-- Opening Marker --

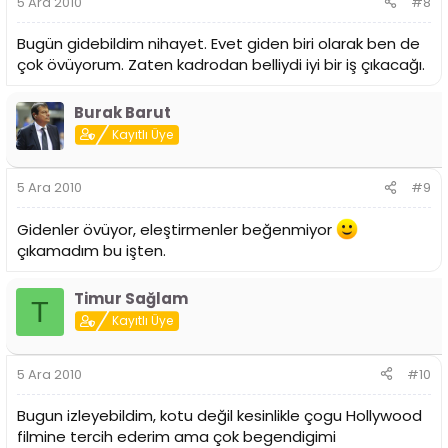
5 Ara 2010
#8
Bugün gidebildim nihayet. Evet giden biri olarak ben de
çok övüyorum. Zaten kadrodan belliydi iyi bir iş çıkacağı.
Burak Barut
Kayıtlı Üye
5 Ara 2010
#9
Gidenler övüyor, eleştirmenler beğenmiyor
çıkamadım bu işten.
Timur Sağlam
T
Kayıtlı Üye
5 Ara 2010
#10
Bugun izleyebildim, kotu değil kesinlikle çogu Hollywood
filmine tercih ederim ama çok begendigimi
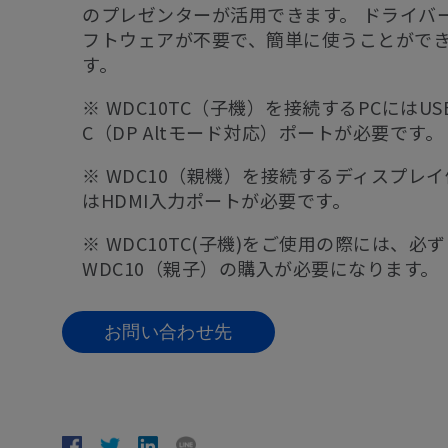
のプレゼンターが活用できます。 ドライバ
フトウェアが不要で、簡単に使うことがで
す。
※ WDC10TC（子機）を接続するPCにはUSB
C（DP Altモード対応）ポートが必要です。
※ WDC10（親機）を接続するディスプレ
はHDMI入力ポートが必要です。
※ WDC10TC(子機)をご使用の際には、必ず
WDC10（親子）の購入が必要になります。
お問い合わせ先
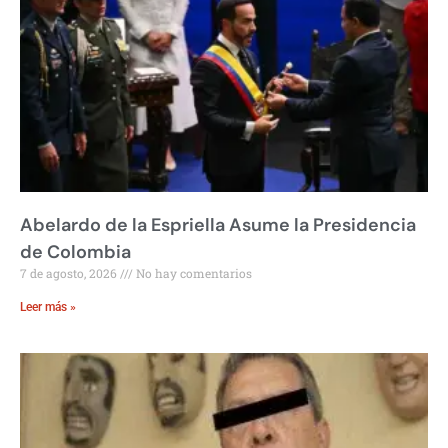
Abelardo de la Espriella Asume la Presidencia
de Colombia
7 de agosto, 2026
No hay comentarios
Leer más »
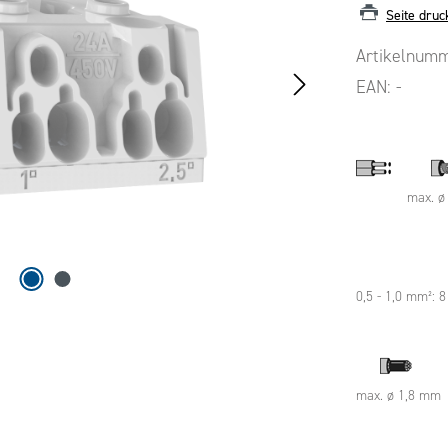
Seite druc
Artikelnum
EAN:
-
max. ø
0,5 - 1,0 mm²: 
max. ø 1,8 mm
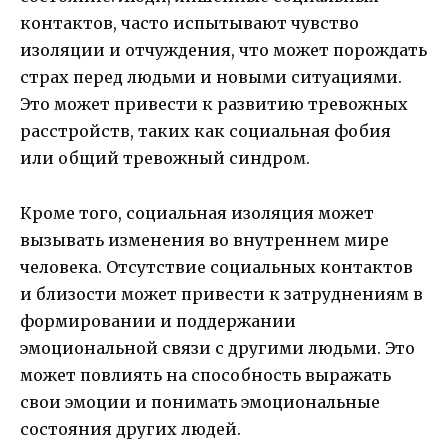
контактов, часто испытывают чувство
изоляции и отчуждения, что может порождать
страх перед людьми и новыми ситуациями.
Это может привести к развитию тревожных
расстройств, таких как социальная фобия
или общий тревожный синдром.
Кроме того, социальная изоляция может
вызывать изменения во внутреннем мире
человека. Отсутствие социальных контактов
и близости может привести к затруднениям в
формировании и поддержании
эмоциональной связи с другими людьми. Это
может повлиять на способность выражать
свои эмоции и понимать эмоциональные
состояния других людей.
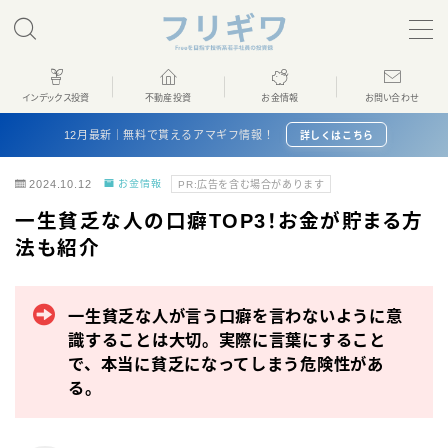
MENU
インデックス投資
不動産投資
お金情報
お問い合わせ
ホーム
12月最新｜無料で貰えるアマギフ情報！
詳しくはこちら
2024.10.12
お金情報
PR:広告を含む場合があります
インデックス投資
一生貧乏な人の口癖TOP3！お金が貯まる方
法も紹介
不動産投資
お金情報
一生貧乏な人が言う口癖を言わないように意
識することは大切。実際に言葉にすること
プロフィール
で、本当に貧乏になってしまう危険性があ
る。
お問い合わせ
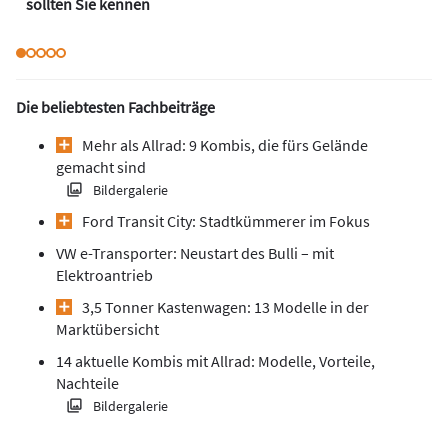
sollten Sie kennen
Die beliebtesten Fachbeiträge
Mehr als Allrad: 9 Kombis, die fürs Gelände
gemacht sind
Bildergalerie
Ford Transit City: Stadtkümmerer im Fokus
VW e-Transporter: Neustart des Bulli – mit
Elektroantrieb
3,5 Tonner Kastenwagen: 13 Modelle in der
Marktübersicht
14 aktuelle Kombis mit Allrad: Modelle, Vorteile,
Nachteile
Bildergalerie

-- Closing Marker --

→ EXERCISE: Exactly as written, reproduce the lines from the one containing "может повлиять на способность выражать" through the last line of the entries above, and leave every picture out.

→ WRITTEN ANSWER:
может повлиять на способность выражать
свои эмоции и понимать эмоциональные
состояния других людей.
MENU
インデックス投資
不動産投資
お金情報
お問い合わせ
ホーム
12月最新｜無料で貰えるアマギフ情報！
詳しくはこちら
2024.10.12
お金情報
PR:広告を含む場合があります
インデックス投資
一生貧乏な人の口癖TOP3！お金が貯まる方
法も紹介
不動産投資
お金情報
一生貧乏な人が言う口癖を言わないように意
識することは大切。実際に言葉にすること
プロフィール
で、本当に貧乏になってしまう危険性があ
る。
お問い合わせ
sollten Sie kennen
Die beliebtesten Fachbeiträge
Mehr als Allrad: 9 Kombis, die fürs Gelände
gemacht sind
Bildergalerie
Ford Transit City: Stadtkümmerer im Fokus
VW e-Transporter: Neustart des Bulli – mit
Elektroantrieb
3,5 Tonner Kastenwagen: 13 Modelle in der
Marktübersicht
14 aktuelle Kombis mit Allrad: Modelle, Vorteile,
Nachteile
Bildergalerie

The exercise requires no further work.